Change tendency analysis showed the AIx in the nDF subgroup to decrease during exercise and reach the lowest value immediately after exercise, at which point in increased again during post-exercise rest. Conversely, the AIx value in the DF subgroup increased during the initial period of exercise, achieving decidedly higher values at minute 1 of post-exercise rest than that in the DF group. In comparison with nDFs, DFs were also characterized by a less pronounced change in Alx during post-exercise rest. Moreover, the two subgroups showed different dynamics of changes in this parameter, both during initial stages of exercise (p = 0.048) and at rest (p = 0.047). In comparison with the nDF subgroup, the DF subgroup showed a higher peak HR (145 ± 20 bpm vs. 132 ± 23 bpm, respectively).

Correlations between central blood pressure, ergospirometric parameters, and ICG parameters

The analysis of correlations between cBP and peak HR, SV, CO, oxygen uptake (VO2), and oxygen pulse (O2Pulse) values showed inverse correlations between AIx_R1 and peak HR (r = −0.66, p < 0.001), AIx_R2 and peak HR (r = −0.39, p = 0.008), and the change in Alx (R1–R2) and peak HR (r = −0.45, p = 0.003).

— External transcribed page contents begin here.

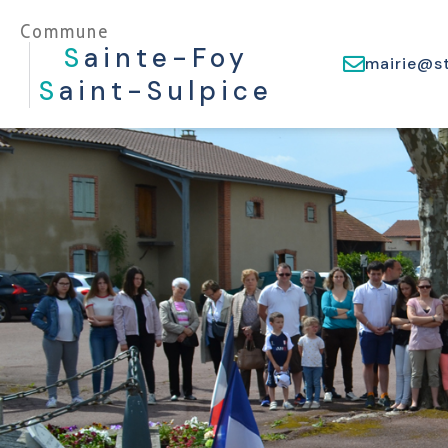
Commune
S
Ainte-Foy
mairie@st
S
Aint-Sulpice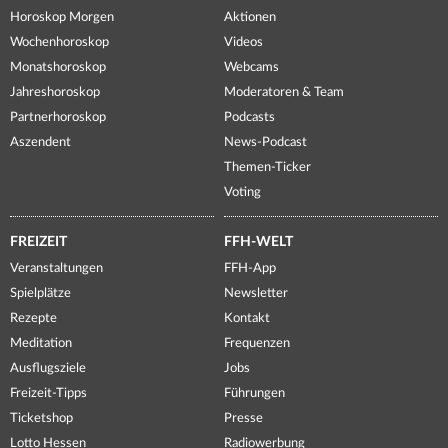
Horoskop Morgen
Aktionen
Wochenhoroskop
Videos
Monatshoroskop
Webcams
Jahreshoroskop
Moderatoren & Team
Partnerhoroskop
Podcasts
Aszendent
News-Podcast
Themen-Ticker
Voting
FREIZEIT
FFH-WELT
Veranstaltungen
FFH-App
Spielplätze
Newsletter
Rezepte
Kontakt
Meditation
Frequenzen
Ausflugsziele
Jobs
Freizeit-Tipps
Führungen
Ticketshop
Presse
Lotto Hessen
Radiowerbung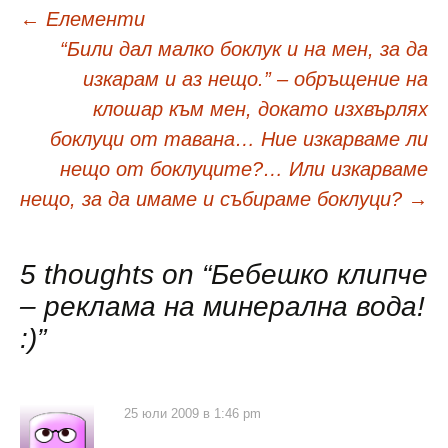
Навигация
←
Елементи
“Били дал малко боклук и на мен, за да
в
изкарам и аз нещо.” – обръщение на
клошар към мен, докато изхвърлях
публикациите
боклуци от тавана… Ние изкарваме ли
нещо от боклуците?… Или изкарваме
нещо, за да имаме и събираме боклуци?
→
5 thoughts on “
Бебешко клипче
– реклама на минерална вода!
:)
”
25 юли 2009 в 1:46 pm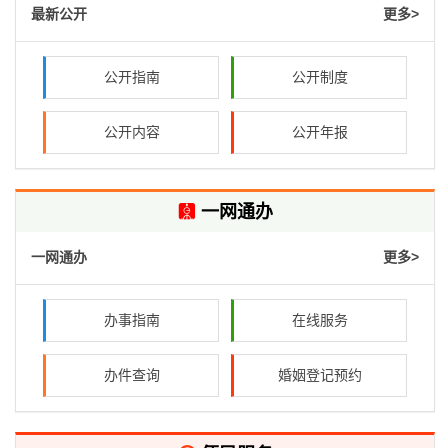
最新公开
更多>
公开指南
公开制度
公开内容
公开年报

一网通办
一网通办
更多>
办事指南
在线服务
办件查询
婚姻登记预约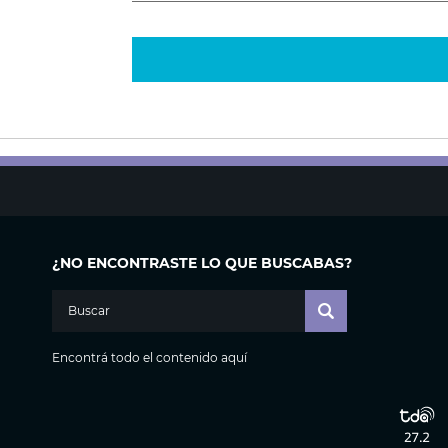
¿NO ENCONTRASTE LO QUE BUSCABAS?
Encontrá todo el contenido aquí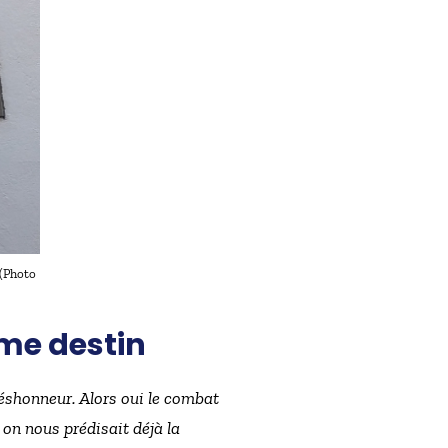
 (Photo
mme destin
déshonneur. Alors oui le combat
 on nous prédisait déjà la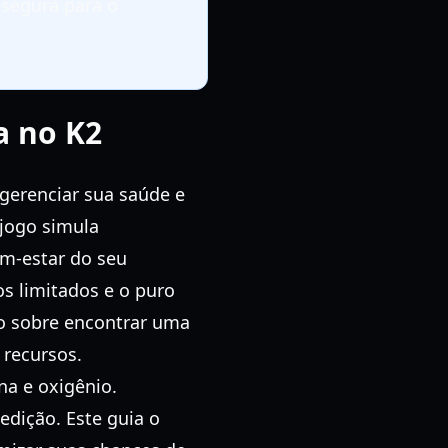
segura para o
a no K2
gerenciar sua saúde e
 jogo simula
em-estar do seu
s limitados e o puro
ão sobre encontrar uma
 recursos.
na e oxigênio.
dição. Este guia o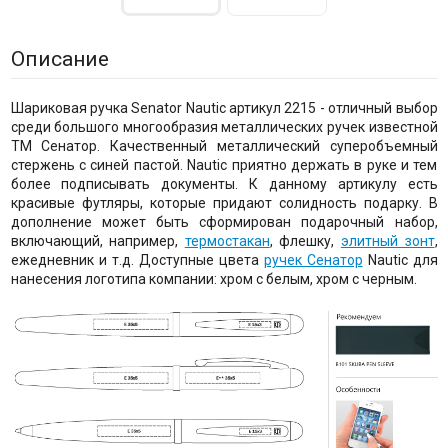
Описание
Шариковая ручка Senator Nautic артикул 2215 - отличный выбор
среди большого многообразия металлических ручек известной
ТМ Сенатор. Качественный металлический суперобъемный
стержень с синей пастой. Nautic приятно держать в руке и тем
более подписывать документы. К данному артикулу есть
красивые футляры, которые придают солидность подарку. В
дополнение может быть сформирован подарочный набор,
включающий, например,
термостакан
, флешку,
элитный зонт
,
ежедневник и т.д. Доступные цвета
ручек Сенатор
Nautic для
нанесения логотипа компании: хром с белым, хром с черным.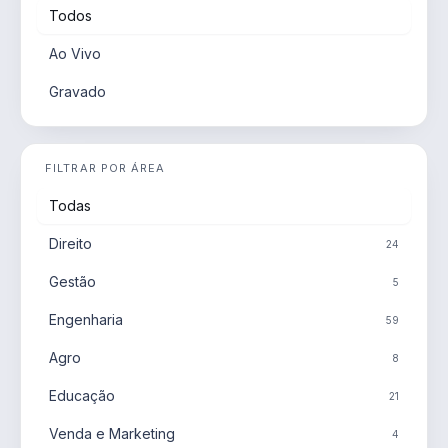
Todos
Ao Vivo
Gravado
FILTRAR POR ÁREA
Todas
Direito
24
Gestão
5
Engenharia
59
Agro
8
Educação
21
Venda e Marketing
4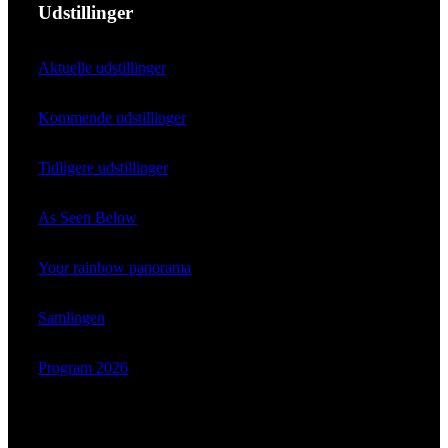
Udstillinger
Aktuelle udstillinger
Kommende udstillinger
Tidligere udstillinger
As Seen Below
Your rainbow panorama
Samlingen
Program 2026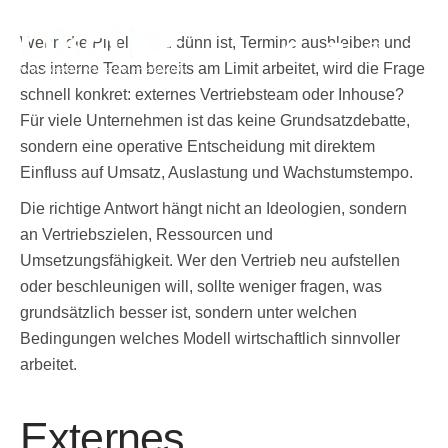
Skip
to
Wenn die Pipeline zu dünn ist, Termine ausbleiben und
content
das interne Team bereits am Limit arbeitet, wird die Frage
schnell konkret: externes Vertriebsteam oder Inhouse?
Für viele Unternehmen ist das keine Grundsatzdebatte,
sondern eine operative Entscheidung mit direktem
Einfluss auf Umsatz, Auslastung und Wachstumstempo.
Die richtige Antwort hängt nicht an Ideologien, sondern
an Vertriebszielen, Ressourcen und
Umsetzungsfähigkeit. Wer den Vertrieb neu aufstellen
oder beschleunigen will, sollte weniger fragen, was
grundsätzlich besser ist, sondern unter welchen
Bedingungen welches Modell wirtschaftlich sinnvoller
arbeitet.
Externes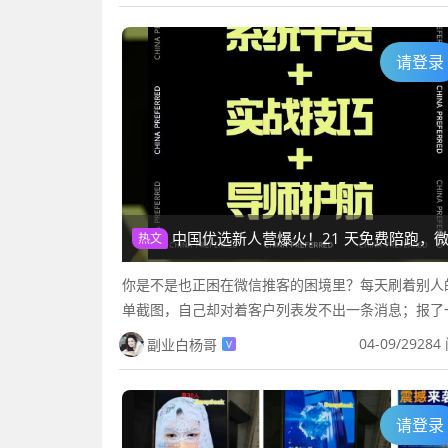
请登录
中国优选新人营爆火！21 天免费陪跑，微信推客趁马年乘风起飞
热文
你是不是也正困在微信推客的困境里？每天刷着别人
单截图，自己却对着客户列表发不出一条消息；报了
副业课，笔记记了厚厚一本，实操时却连选品都抓不
04-09
/
29284
副业白杨哥
V
好不容易发了圈，连个咨询都...
请登录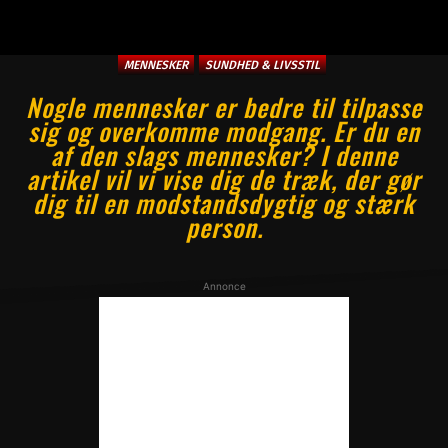
MENNESKER
SUNDHED & LIVSSTIL
Nogle mennesker er bedre til tilpasse
sig og overkomme modgang. Er du en
af den slags mennesker? I denne
artikel vil vi vise dig de træk, der gør
dig til en modstandsdygtig og stærk
person.
Annonce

There were inverse correlations between AIx_R1 and peak VO2(r = −0.41; p = 0.005); AIx_R1 and peak CO (r = −0.56; p < 0.0001), AIx_R2 and peak CO(r = −0.31; p = 0.040), AIx_R1-R2 and peak VO2 (r = −0.32; p = 0.035), and AIx_R1–R2 and peak CO (r = −0.40; p = 0.007).

Discussion

Other authors have reported parameters of cardiopulmonary capacity to be inversely correlated with parameters of arterial stiffness at rest [14, 20,21,22,23]. Therefore, we also expected to observe differences in tonometric parameters at rest between dyspnea-based subgroups. However, there were no differences between our study subgroups in the resting values of blood pressure, cPP, or AIx. Nonetheless, we observed intergroup differences while comparing parameter change tendencies, exercise-induced values, and pressure reduction at the early post exercise phase (Table 3).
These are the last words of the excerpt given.